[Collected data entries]

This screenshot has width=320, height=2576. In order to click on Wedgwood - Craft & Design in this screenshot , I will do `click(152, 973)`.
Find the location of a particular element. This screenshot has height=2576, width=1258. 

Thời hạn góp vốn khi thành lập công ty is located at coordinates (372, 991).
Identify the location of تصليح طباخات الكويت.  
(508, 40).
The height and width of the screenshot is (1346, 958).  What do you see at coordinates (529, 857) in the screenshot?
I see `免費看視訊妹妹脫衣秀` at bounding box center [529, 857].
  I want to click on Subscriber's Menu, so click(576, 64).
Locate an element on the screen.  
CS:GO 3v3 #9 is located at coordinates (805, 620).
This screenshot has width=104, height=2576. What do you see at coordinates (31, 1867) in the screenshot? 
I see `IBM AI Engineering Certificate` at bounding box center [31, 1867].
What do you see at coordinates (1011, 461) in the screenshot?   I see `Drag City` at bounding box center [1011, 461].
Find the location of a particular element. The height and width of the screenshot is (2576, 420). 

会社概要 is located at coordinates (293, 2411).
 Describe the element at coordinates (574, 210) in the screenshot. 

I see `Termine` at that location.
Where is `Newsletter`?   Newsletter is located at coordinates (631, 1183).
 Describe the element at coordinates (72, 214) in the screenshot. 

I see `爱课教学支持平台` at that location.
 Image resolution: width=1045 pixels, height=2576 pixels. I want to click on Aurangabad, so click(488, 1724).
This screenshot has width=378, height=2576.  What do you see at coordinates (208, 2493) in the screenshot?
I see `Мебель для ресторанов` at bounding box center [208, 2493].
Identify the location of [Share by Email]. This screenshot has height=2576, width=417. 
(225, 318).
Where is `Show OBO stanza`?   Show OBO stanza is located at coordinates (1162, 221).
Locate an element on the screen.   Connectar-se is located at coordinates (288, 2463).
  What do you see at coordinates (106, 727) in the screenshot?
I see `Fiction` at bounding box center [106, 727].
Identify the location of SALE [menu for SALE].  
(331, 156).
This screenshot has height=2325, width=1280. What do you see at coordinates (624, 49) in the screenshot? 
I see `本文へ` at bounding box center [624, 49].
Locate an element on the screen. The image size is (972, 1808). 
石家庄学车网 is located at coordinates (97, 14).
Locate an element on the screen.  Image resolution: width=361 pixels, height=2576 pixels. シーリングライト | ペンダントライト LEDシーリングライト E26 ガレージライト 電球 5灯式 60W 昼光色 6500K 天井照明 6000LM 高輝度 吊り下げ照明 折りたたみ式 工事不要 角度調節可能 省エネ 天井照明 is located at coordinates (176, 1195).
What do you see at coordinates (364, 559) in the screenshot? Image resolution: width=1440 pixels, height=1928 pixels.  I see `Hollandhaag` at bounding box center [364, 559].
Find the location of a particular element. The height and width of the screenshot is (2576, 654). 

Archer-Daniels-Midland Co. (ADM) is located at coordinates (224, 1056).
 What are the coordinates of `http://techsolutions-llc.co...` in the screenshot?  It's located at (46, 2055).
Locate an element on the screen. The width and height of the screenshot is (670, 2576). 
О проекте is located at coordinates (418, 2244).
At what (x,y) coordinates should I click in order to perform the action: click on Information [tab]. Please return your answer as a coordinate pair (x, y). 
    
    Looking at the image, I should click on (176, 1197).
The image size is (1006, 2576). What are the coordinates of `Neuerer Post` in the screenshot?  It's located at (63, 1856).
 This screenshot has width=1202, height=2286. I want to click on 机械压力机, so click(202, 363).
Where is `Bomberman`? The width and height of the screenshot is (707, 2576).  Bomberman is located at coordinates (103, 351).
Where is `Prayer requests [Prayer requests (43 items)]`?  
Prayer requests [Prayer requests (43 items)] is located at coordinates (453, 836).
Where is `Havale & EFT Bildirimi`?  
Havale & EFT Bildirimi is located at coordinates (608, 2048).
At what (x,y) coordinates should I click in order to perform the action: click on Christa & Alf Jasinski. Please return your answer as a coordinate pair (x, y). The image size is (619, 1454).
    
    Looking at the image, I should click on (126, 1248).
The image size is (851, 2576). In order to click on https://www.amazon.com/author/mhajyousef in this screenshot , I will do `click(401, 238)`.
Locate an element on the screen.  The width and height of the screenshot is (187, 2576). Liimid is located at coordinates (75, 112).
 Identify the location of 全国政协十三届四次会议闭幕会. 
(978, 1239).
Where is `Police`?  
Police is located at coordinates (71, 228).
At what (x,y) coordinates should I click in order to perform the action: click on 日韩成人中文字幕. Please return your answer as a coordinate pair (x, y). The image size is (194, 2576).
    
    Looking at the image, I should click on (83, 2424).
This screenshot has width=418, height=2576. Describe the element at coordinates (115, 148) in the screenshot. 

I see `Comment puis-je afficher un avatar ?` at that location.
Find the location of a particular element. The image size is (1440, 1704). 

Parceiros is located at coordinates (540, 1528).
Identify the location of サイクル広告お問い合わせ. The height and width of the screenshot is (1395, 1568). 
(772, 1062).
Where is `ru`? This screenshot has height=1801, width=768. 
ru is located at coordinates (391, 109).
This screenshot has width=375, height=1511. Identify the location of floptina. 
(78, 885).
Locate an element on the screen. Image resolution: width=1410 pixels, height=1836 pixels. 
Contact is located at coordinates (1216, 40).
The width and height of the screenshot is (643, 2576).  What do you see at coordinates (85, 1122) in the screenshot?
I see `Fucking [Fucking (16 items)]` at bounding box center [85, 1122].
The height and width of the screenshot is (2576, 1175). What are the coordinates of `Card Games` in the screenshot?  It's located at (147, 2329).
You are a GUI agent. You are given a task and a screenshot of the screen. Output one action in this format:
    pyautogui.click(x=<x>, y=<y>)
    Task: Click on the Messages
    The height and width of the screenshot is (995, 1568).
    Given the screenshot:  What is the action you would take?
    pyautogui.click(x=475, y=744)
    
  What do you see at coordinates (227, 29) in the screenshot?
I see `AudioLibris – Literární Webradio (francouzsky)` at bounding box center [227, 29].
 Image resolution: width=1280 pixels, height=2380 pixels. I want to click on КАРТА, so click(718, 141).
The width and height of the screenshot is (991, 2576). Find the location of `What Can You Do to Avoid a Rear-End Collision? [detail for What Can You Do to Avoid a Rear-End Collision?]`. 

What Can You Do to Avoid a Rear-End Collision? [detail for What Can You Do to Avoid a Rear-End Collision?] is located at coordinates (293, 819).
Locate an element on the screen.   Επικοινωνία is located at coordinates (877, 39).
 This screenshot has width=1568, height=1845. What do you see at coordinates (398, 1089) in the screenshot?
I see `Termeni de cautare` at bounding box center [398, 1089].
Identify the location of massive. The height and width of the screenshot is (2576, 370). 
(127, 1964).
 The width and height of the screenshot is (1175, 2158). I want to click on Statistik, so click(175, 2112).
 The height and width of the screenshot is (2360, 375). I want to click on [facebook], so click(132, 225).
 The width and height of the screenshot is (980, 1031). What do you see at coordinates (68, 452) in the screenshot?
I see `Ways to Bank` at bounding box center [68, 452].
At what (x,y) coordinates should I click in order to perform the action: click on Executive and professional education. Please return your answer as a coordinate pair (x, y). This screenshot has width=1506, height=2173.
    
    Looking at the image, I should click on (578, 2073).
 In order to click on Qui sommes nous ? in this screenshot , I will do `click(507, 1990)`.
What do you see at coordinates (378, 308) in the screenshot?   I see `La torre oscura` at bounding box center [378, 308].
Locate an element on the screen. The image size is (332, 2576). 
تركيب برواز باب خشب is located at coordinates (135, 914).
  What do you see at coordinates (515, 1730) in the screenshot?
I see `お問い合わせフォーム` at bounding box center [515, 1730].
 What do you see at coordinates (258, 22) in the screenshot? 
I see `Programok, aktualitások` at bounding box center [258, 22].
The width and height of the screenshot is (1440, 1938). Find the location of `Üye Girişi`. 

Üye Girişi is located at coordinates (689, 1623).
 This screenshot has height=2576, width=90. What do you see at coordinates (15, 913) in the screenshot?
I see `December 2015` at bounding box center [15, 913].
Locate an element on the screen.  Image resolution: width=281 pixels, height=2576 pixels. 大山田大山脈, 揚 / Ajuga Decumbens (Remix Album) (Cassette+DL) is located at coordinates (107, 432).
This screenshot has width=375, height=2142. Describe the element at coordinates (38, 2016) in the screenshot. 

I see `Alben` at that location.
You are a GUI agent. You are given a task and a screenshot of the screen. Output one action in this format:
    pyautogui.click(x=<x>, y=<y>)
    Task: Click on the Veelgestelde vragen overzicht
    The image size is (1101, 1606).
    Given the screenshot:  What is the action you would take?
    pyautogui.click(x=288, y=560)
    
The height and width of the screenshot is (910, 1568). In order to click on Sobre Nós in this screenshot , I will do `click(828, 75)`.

--- DIRECTIONS ---
Give back the line containing "What do you see at coordinates (378, 308)" and all the lines after it through the end of the records, unchanged.

--- EXERCISE OUTPUT ---
What do you see at coordinates (378, 308) in the screenshot?   I see `La torre oscura` at bounding box center [378, 308].
Locate an element on the screen. The image size is (332, 2576). 
تركيب برواز باب خشب is located at coordinates (135, 914).
  What do you see at coordinates (515, 1730) in the screenshot?
I see `お問い合わせフォーム` at bounding box center [515, 1730].
 What do you see at coordinates (258, 22) in the screenshot? 
I see `Programok, aktualitások` at bounding box center [258, 22].
The width and height of the screenshot is (1440, 1938). Find the location of `Üye Girişi`. 

Üye Girişi is located at coordinates (689, 1623).
 This screenshot has height=2576, width=90. What do you see at coordinates (15, 913) in the screenshot?
I see `December 2015` at bounding box center [15, 913].
Locate an element on the screen.  Image resolution: width=281 pixels, height=2576 pixels. 大山田大山脈, 揚 / Ajuga Decumbens (Remix Album) (Cassette+DL) is located at coordinates (107, 432).
This screenshot has width=375, height=2142. Describe the element at coordinates (38, 2016) in the screenshot. 

I see `Alben` at that location.
You are a GUI agent. You are given a task and a screenshot of the screen. Output one action in this format:
    pyautogui.click(x=<x>, y=<y>)
    Task: Click on the Veelgestelde vragen overzicht
    The image size is (1101, 1606).
    Given the screenshot:  What is the action you would take?
    pyautogui.click(x=288, y=560)
    
The height and width of the screenshot is (910, 1568). In order to click on Sobre Nós in this screenshot , I will do `click(828, 75)`.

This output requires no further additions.